Aliás, a jornada de trabalho de 44 horas semanais é uma das mais extensas no planeta e experiências realizadas mundo afora vêm mostrando que a redução de jornada, inclusive a 4X3 (quatro dias de trabalho e três de descanso tendo como limite entre 40 e 36 horas semanais), não traz prejuízo à produtividade, além de benéfica às condições de vida dos trabalhadores. Principalmente para as mulheres vez que entre estas persiste a existência da dupla jornada.

Em 2022 as mulheres dedicaram 9,6 horas a mais do que os homens aos afazeres domésticos e aos cuidados. Os dados são da Pesquisa Nacional por Amostra de Domicílios Contínua (PNAD Contínua) do IBGE.

Ainda segundo a pesquisa a divisão de tarefas entre homens e mulheres “é desigual mesmo quando os dois têm uma ocupação. Em média, as mulheres que têm trabalho remunerado dedicaram semanalmente 6,8 horas a mais aos afazeres domésticos e/ou ao cuidado do que os homens que também têm uma ocupação”.

Acreditamos que esse quadro não sofreu alterações para melhor vez que a precariedade nas relações de trabalho tem aumentado substancialmente contribuindo ainda mais para o seu agravamento.
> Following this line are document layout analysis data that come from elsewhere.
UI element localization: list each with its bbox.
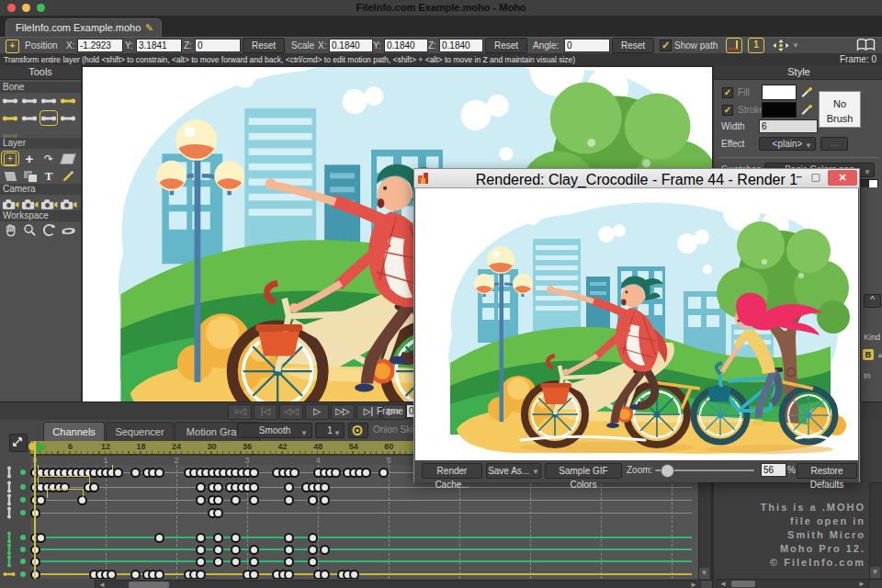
library-book-icon[interactable]	[856, 39, 876, 51]
shear-layer-tool[interactable]	[59, 151, 77, 166]
position-z-input[interactable]	[195, 39, 241, 52]
channel-enabled-dot[interactable]	[20, 484, 26, 490]
sample-gif-colors-button[interactable]: Sample GIF Colors	[545, 463, 622, 479]
rotate-bone-tool[interactable]	[40, 93, 58, 108]
keyframe[interactable]	[349, 570, 359, 579]
channel-enabled-dot[interactable]	[20, 510, 26, 515]
scale-bone-tool[interactable]	[59, 93, 77, 108]
keyframe[interactable]	[130, 468, 141, 478]
translate-bone-tool[interactable]	[20, 93, 39, 108]
rotate-workspace-tool[interactable]	[40, 222, 58, 238]
hscroll-thumb[interactable]	[129, 582, 169, 588]
keyframe[interactable]	[249, 557, 259, 567]
keyframe[interactable]	[196, 533, 206, 543]
playback-play-button[interactable]: ▷	[305, 404, 329, 420]
position-x-input[interactable]	[77, 39, 123, 52]
channel-enabled-dot[interactable]	[20, 469, 26, 475]
pen-tool[interactable]	[59, 168, 77, 184]
zoom-percent-input[interactable]	[761, 463, 786, 477]
flip-layer-tool[interactable]	[1, 168, 19, 184]
scale-reset-button[interactable]: Reset	[485, 38, 527, 53]
flip-layer-icon[interactable]	[726, 38, 742, 53]
keyframe[interactable]	[249, 495, 259, 505]
keyframe[interactable]	[284, 482, 294, 492]
bone-layer-badge[interactable]: B	[863, 349, 874, 360]
document-tab[interactable]: FileInfo.com Example.moho ✎	[6, 18, 162, 38]
keyframe[interactable]	[320, 570, 330, 579]
keyframe[interactable]	[36, 495, 46, 505]
playhead-line[interactable]	[34, 441, 36, 579]
channel-enabled-dot[interactable]	[20, 547, 26, 552]
restore-defaults-button[interactable]: Restore Defaults	[797, 463, 857, 479]
right-hscroll-thumb[interactable]	[731, 581, 755, 587]
playback-step-forward-button[interactable]: ▷▷	[331, 404, 355, 420]
save-as-button[interactable]: Save As... ▼	[486, 463, 541, 479]
keyframe[interactable]	[284, 570, 294, 579]
keyframe[interactable]	[284, 533, 294, 543]
channel-bone-icon[interactable]	[2, 567, 17, 582]
keyframe[interactable]	[249, 482, 259, 492]
keyframe[interactable]	[213, 557, 223, 567]
move-tool-caret-icon[interactable]: ▼	[792, 41, 799, 50]
timeline-hscrollbar[interactable]: ◄ ►	[95, 580, 701, 588]
reparent-bone-tool[interactable]	[20, 110, 39, 126]
keyframe[interactable]	[154, 570, 164, 579]
sort-caret-icon[interactable]: ▲	[876, 351, 882, 359]
keyframe[interactable]	[308, 495, 318, 505]
keyframe[interactable]	[213, 508, 223, 518]
keyframe[interactable]	[331, 468, 341, 478]
right-scroll-left-icon[interactable]: ◄	[718, 580, 729, 588]
zoom-camera-tool[interactable]	[20, 196, 39, 211]
playhead-marker-icon[interactable]	[37, 442, 47, 453]
keyframe[interactable]	[249, 468, 259, 478]
channel-enabled-dot[interactable]	[20, 559, 26, 564]
stroke-color-swatch[interactable]	[762, 102, 797, 118]
keyframe[interactable]	[320, 495, 330, 505]
keyframe[interactable]	[196, 482, 206, 492]
keyframe[interactable]	[113, 468, 123, 478]
timeline-expand-icon[interactable]	[9, 434, 28, 452]
keyframe[interactable]	[379, 468, 389, 478]
show-path-checkbox[interactable]: ✓	[660, 40, 672, 51]
keyframe[interactable]	[320, 545, 330, 555]
stroke-eyedropper-icon[interactable]	[800, 102, 813, 115]
scale-z-input[interactable]	[439, 39, 483, 52]
collapse-panel-button[interactable]: ^	[864, 294, 881, 308]
add-bone-tool[interactable]	[1, 110, 19, 126]
channel-bone-icon[interactable]	[2, 505, 17, 520]
keyframe[interactable]	[130, 570, 141, 579]
fill-checkbox[interactable]: ✓	[722, 87, 733, 98]
edit-pencil-icon[interactable]: ✎	[145, 22, 153, 34]
layer-doc-icon[interactable]: +	[6, 40, 19, 53]
keyframe[interactable]	[213, 545, 223, 555]
scale-y-input[interactable]	[384, 39, 428, 52]
scroll-right-icon[interactable]: ►	[688, 581, 699, 588]
keyframe[interactable]	[289, 468, 300, 478]
transform-bone-tool[interactable]	[1, 93, 19, 108]
keyframe[interactable]	[284, 545, 294, 555]
set-origin-tool[interactable]: +	[20, 151, 39, 166]
keyframe[interactable]	[213, 482, 223, 492]
scroll-down-icon[interactable]: ▼	[699, 568, 709, 579]
keyframe[interactable]	[154, 533, 164, 543]
scroll-left-icon[interactable]: ◄	[96, 581, 107, 588]
render-cache-button[interactable]: Render Cache...	[422, 463, 482, 479]
zoom-workspace-tool[interactable]	[20, 222, 39, 238]
stack-layers-tool[interactable]	[20, 168, 39, 184]
keyframe[interactable]	[213, 533, 223, 543]
playback-step-back-button[interactable]: ◁◁	[279, 404, 303, 420]
keyframe[interactable]	[196, 495, 206, 505]
interpolation-dropdown[interactable]: Smooth ▼	[237, 423, 312, 438]
timeline-tab-channels[interactable]: Channels	[43, 422, 105, 441]
channel-enabled-dot[interactable]	[20, 497, 26, 503]
pan-tilt-camera-tool[interactable]	[59, 196, 77, 211]
keyframe[interactable]	[89, 482, 99, 492]
keyframe[interactable]	[231, 495, 241, 505]
angle-reset-button[interactable]: Reset	[612, 38, 654, 53]
effect-more-button[interactable]: ...	[820, 137, 848, 151]
keyframe[interactable]	[107, 570, 117, 579]
width-input[interactable]	[759, 119, 818, 133]
rotate-layer-tool[interactable]: ↷	[40, 151, 58, 166]
position-y-input[interactable]	[136, 39, 182, 52]
keyframe[interactable]	[361, 468, 371, 478]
Obviamente que, como foi aqui mencionada, a redução da jornada semanal de trabalho sem redução de salário não pode ser entendida como a completa solução para o problema do desemprego, ou ainda como justificativa para a retirada de direitos e/ou aumento da precarização do trabalho.
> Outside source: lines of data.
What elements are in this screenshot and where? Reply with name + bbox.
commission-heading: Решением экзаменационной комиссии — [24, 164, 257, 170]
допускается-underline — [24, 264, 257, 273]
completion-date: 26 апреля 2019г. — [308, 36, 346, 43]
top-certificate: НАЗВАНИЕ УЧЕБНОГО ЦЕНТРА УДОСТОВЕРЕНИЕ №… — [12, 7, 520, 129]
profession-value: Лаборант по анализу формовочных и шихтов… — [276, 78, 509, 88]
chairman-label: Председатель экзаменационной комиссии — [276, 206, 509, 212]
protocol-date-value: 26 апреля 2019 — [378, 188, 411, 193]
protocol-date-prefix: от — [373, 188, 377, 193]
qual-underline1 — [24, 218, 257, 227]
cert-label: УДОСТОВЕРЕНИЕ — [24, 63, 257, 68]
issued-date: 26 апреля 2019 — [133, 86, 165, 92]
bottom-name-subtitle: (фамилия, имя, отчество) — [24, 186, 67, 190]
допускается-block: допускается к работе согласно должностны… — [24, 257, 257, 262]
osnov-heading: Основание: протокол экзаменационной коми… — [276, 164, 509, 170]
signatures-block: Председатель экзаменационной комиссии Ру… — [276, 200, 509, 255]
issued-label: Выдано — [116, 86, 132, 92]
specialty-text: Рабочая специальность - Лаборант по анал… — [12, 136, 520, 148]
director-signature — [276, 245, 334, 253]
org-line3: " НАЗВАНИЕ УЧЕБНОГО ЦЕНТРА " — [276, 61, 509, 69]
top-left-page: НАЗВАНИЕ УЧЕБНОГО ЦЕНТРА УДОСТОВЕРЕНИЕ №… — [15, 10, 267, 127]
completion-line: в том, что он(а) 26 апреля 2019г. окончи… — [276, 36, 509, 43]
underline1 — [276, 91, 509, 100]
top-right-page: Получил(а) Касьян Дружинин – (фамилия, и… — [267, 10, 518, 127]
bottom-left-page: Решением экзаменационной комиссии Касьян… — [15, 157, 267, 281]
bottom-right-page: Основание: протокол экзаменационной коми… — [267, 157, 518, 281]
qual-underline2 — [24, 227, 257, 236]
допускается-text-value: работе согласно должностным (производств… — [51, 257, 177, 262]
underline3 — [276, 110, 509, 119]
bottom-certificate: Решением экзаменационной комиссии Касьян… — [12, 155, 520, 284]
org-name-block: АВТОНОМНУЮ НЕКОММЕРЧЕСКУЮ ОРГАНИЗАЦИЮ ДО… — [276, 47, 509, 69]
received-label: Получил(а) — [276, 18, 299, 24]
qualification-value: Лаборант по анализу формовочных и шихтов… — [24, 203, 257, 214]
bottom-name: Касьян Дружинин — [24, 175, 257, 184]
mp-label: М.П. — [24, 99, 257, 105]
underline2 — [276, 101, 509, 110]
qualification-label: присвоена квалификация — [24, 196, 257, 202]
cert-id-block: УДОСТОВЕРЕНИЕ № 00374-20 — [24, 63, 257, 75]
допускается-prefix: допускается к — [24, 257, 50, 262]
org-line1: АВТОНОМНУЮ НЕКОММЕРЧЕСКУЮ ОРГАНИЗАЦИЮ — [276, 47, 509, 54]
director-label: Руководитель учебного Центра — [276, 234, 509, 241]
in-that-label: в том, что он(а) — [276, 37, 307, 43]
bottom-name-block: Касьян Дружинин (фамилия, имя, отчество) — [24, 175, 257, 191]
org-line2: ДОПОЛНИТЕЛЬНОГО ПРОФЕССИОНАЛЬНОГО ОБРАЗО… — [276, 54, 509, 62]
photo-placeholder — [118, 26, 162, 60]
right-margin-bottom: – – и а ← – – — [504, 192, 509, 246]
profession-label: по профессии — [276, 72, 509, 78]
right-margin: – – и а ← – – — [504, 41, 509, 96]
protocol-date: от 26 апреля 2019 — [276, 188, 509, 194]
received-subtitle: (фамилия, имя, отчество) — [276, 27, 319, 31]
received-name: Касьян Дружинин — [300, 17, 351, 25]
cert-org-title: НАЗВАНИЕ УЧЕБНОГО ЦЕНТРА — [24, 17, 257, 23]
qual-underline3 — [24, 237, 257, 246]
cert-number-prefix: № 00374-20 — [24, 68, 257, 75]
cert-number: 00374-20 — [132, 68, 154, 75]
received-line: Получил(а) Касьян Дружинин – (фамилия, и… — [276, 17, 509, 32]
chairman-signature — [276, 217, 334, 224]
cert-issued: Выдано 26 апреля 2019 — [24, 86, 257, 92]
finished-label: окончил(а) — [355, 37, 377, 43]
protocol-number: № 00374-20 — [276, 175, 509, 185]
O que se mostra positivo na proposta para a economia e todos os agentes nela envolvidos é que a redução da jornada de trabalho ocorra mantidas as condições e os benefícios já constituídos. Ou seja, permanecendo o trabalho em tempo integral, porém com uma jornada menor acompanhada da proibição de horas extras. Pois, antes de tudo, o propósito não é outro senão a valorização do trabalho com a consequente melhoria da qualidade de vida dos trabalhadores.

A nosso ver este é um dos poucos fatores que podem servir como reivindicação consensual e unânime junto à classe que vive do trabalho e com efeito positivo ao conjunto da sociedade.